One of the film’s more intimate moments tells of Stan’s creation of one of the world’s most beloved Spider-Man. First of all, he made Spider-Man a teenager - and one with problems. He questioned the reason for being a superhero and often did not want to be one. He would not be allowed to go out and fight crooks because his Aunt May would not let him go out because it was raining. Stan made the action hero more down to earth and human with problems and that was what, according to him, made those comics sell. The doc also included a part on how Stan fooled his boss to publish the first of the series that broke record numbers. In short, Stan became a superhero on his own terms. On being questioned what made a superhero popular, Stan said that readers must relate to the characters. Spider-Man had empathy, the word Stan used many times to describe Spider-Man and the other heroes.

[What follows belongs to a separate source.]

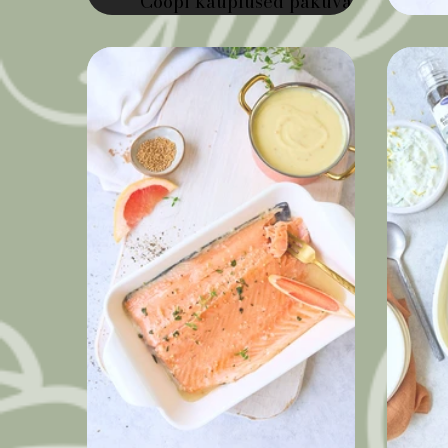
Coopi kauplused pakuvad
pitsarestorani väärilisi pitsasid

Also insightful is Stan’s description off the importance of the graphic artists. He preferred Steve to Jack as Jack would draw the highlights of the action while Steve concentrated more on the story and human aspects of the series.
The doc also goes on to describe other heroes like Captain America and The Mighty Thor with the hammer. It is interesting to note that The comics on The Might Thor was banned in Singapore, where this reviewer grew up, a country that is famous for censorship. Thor was considered too violent and hence Thor was banned. As a kid, my classmates would have someone go over to neighbouring Malaysia to buy the Their comic books. So, Singapore kids did get to read those comics anyway. Also good to note is that Marvel superheroes are all from Earth while those of the D.C. comics hailed from other planets or other worlds.

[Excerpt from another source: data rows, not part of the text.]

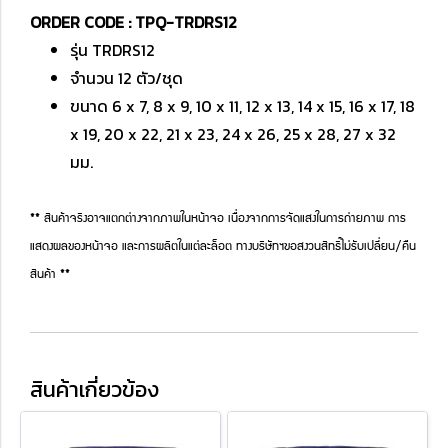
ORDER CODE : TPQ-TRDRS12
รุ่น TRDRS12
จำนวน 12 ตัว/ชุด
ขนาด 6 x 7, 8 x 9, 10 x 11, 12 x 13, 14 x 15, 16 x 17, 18
x 19, 20 x 22, 21 x 23, 24 x 26, 25 x 28, 27 x 32
มม.
** สินค้าจริงอาจแตกต่างจากภาพในหน้าจอ เนื่องจากการจัดแสงในการถ่ายภาพ การ
แสดงผลของหน้าจอ และการผลิตในแต่ละล็อต ทางบริษัทฯขอสงวนสิทธิ์ไม่รับเปลี่ยน/คืน
สินค้า **
สินค้าเกี่ยวข้อง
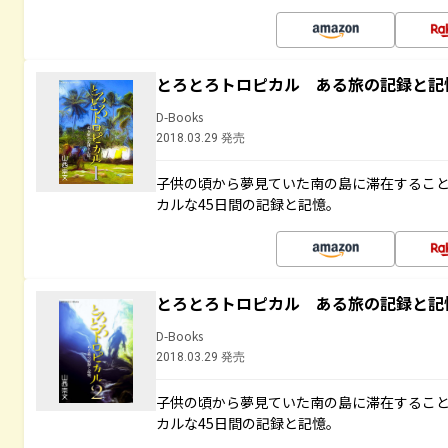
とろとろトロピカル ある旅の記録と記
D-Books
2018.03.29 発売
子供の頃から夢見ていた南の島に滞在するこ
カルな45日間の記録と記憶。
とろとろトロピカル ある旅の記録と記
D-Books
2018.03.29 発売
子供の頃から夢見ていた南の島に滞在するこ
カルな45日間の記録と記憶。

Stan Lee is also famous for appearing in a cameo in all the Marvel super hero action movies. These are of course, too many to mention. The doc is insightful and informative showing only the positive of Stan's life. But the doc omits the more troubled life of Stan in his older age, of how he was abused as an elderly and how his business manager had physically and mentally abused him in his old age.
STAN LEE is available for streaming on Disney+ from June 156th, 2023.
VILLAGE (Japan 2023) ***
Directed by Michihito Fuji
Life is but a dream. So goes the rhyme: Row, row, row your boat! Gently down the stream….Life is but a dream,” This new Japanese horror film begins with the words: Dreams are fleeting. Besides knowing this, humans still dream. Waking up after 50 glorious years, it was all merely a dream… so goes Kantun, a Japanese Not Play. Dream stuff is also quoted in Shaekespeare’s THE TEMPEST. "We are such stuff as dreams are made on; and our little life is rounded with a sleep." - William Shakespeare. From Act IV of The Tempest, this line is spoken by Prospero, as he compares his magical illusions "melted into air, into thin air," to the transient nature of our lives.

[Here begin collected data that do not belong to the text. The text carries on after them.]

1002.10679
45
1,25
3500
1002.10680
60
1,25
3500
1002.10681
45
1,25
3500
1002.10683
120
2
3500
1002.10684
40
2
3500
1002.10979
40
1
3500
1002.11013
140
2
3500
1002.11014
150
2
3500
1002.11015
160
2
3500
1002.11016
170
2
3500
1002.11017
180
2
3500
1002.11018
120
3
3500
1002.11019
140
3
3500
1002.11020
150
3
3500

In VILLAGE the dreams are more like nightmares as can be witnessed in the beginning disturbing sequence which intercuts a play with several images: a hole in the ground surrounded by rubbish; a boy witnessing a fire; a man with a sweaty face.
Yu Katayama is a young man who lives in the remote, but beautiful village Kamonmura. He has lived there since he was a child and is unable to leave due to an incident in his past. To pay off his mother's debt, Yu works in a garbage disposal facility nearby. He lives without a dream or hope in his life. One day, Misaki Nakai returns to Kamonmura from Tokyo. Yu and Misaki were childhood friends. Her return changes Yu. As they say, there is more than meets the eye.
VILLAGE runs for a full 2 hours. Though it takes its time to tell its story (effectively mounting the suspense), the images are haunting, the storytelling convincing and the horror often felt. The Japanese atmosphere also aids in the film’s intrigue. Worth the watch on Netflix which begins streaming the film June the 16th.